Linquist claimed that the recommendations will “tell families how and what to believe and the focus of the recommendation is on a certain segment rather than all students. That is a recommendation I cannot and will not support.”
Beth Hentges is also a member of the task force. She countered Linquist’s statements to the board.
“Recommendation three does not tell anyone what to believe or how to believe or how to act. It’s simply an awareness campaign of the history of one particular group of marginalized people and is a way students who may be questioning whether they are LGBT to see themselves in the broader community and to feel less isolated and to learn our own history, and as a way for for elementary kids whose parents may be LGBT to see their families represented at school sometimes. School should be a window and a mirror and it needs to be both.”
While Linquist didn’t mention the LGBT content of the recommendations, his compatriot Barb Anderson, did.
The Parents Action League is a group of conservative Christians led by Barb Anderson. Bryan Linquist is a member.
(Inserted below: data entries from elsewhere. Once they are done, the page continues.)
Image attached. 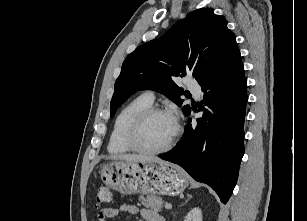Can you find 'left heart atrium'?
I'll return each instance as SVG.
<instances>
[{
  "label": "left heart atrium",
  "mask_w": 307,
  "mask_h": 221,
  "mask_svg": "<svg viewBox=\"0 0 307 221\" xmlns=\"http://www.w3.org/2000/svg\"><path fill=\"white\" fill-rule=\"evenodd\" d=\"M172 118H173V121L174 123L177 125L178 124V120H177V117L175 115H171Z\"/></svg>",
  "instance_id": "39dd6f15"
}]
</instances>
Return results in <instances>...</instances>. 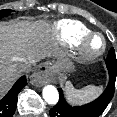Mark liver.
<instances>
[{
	"label": "liver",
	"instance_id": "liver-1",
	"mask_svg": "<svg viewBox=\"0 0 117 117\" xmlns=\"http://www.w3.org/2000/svg\"><path fill=\"white\" fill-rule=\"evenodd\" d=\"M63 57L55 30L49 23L13 21L0 23V98L22 75L20 66L46 57Z\"/></svg>",
	"mask_w": 117,
	"mask_h": 117
}]
</instances>
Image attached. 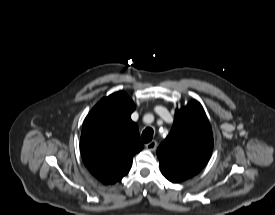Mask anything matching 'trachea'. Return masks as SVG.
Listing matches in <instances>:
<instances>
[{
	"instance_id": "1",
	"label": "trachea",
	"mask_w": 275,
	"mask_h": 215,
	"mask_svg": "<svg viewBox=\"0 0 275 215\" xmlns=\"http://www.w3.org/2000/svg\"><path fill=\"white\" fill-rule=\"evenodd\" d=\"M153 138V129L152 128H146L142 133V141L145 143H148Z\"/></svg>"
}]
</instances>
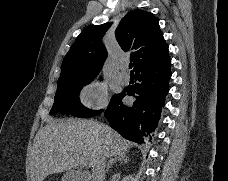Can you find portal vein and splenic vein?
<instances>
[{"label":"portal vein and splenic vein","instance_id":"obj_1","mask_svg":"<svg viewBox=\"0 0 228 181\" xmlns=\"http://www.w3.org/2000/svg\"><path fill=\"white\" fill-rule=\"evenodd\" d=\"M76 165L77 167H86L85 161H83L82 157H78V159H76Z\"/></svg>","mask_w":228,"mask_h":181}]
</instances>
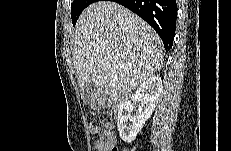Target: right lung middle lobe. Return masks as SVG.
Instances as JSON below:
<instances>
[{
    "mask_svg": "<svg viewBox=\"0 0 231 151\" xmlns=\"http://www.w3.org/2000/svg\"><path fill=\"white\" fill-rule=\"evenodd\" d=\"M95 0H74L71 5V18L73 25L76 24L82 11L90 4L94 3Z\"/></svg>",
    "mask_w": 231,
    "mask_h": 151,
    "instance_id": "right-lung-middle-lobe-1",
    "label": "right lung middle lobe"
}]
</instances>
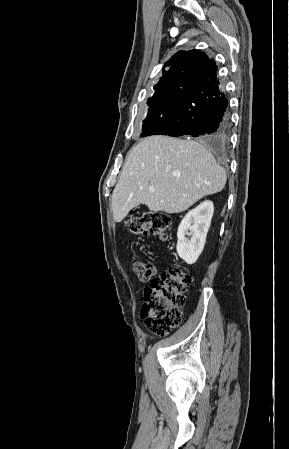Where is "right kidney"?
Instances as JSON below:
<instances>
[{
  "mask_svg": "<svg viewBox=\"0 0 289 449\" xmlns=\"http://www.w3.org/2000/svg\"><path fill=\"white\" fill-rule=\"evenodd\" d=\"M213 213V202L205 200L182 219L177 231V253L187 264H194L202 253Z\"/></svg>",
  "mask_w": 289,
  "mask_h": 449,
  "instance_id": "1",
  "label": "right kidney"
}]
</instances>
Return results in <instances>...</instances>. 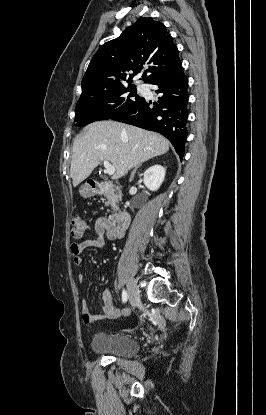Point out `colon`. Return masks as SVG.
<instances>
[{"mask_svg": "<svg viewBox=\"0 0 266 415\" xmlns=\"http://www.w3.org/2000/svg\"><path fill=\"white\" fill-rule=\"evenodd\" d=\"M90 230V222L83 216H75L71 225V236L74 239L83 237Z\"/></svg>", "mask_w": 266, "mask_h": 415, "instance_id": "colon-1", "label": "colon"}]
</instances>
The group’s rhetoric about LGBT people has been so misleading and damaging that the Southern Poverty Law Center has listed PAL as a “hate group.”
In a letter to the editor of ABC Newspapers on July 9, Anderson excoriated the recommendations.
“On June 30 the Anoka-Hennepin Anti-Bullying Task Force presented their five recommendations to the school board — four of which will be a detriment to religious freedom, and the safety of all students due to the unbalanced platform in favor of the controversial homosexual viewpoint,” she wrote.
She warned that the recommendations would lead to “exposing all school-age children to same-sex parenting and transgender families through curriculum and guest speakers in the classroom.”
She asked, “If one student tells another student that homosexuality is wrong and points out the exceptional health risks of certain sexual behaviors, will that content always be considered an unhealthy peer interaction?”
She added, “Students will not be able to escape the homosexual climate in the schools if pro-gay public displays and celebrations are everywhere….Tell your school board members to reject these dangerous recommendations.”
(You can learn more about Anderson’s anti-rhetoric in TheColu.mn’s Special Report: “The Right’s 5-year anti-LGBT campaign to stop safe schools”)
The Anoka-Hennepin School Board did not take action on the recommendations of the task force opting to wait for public input.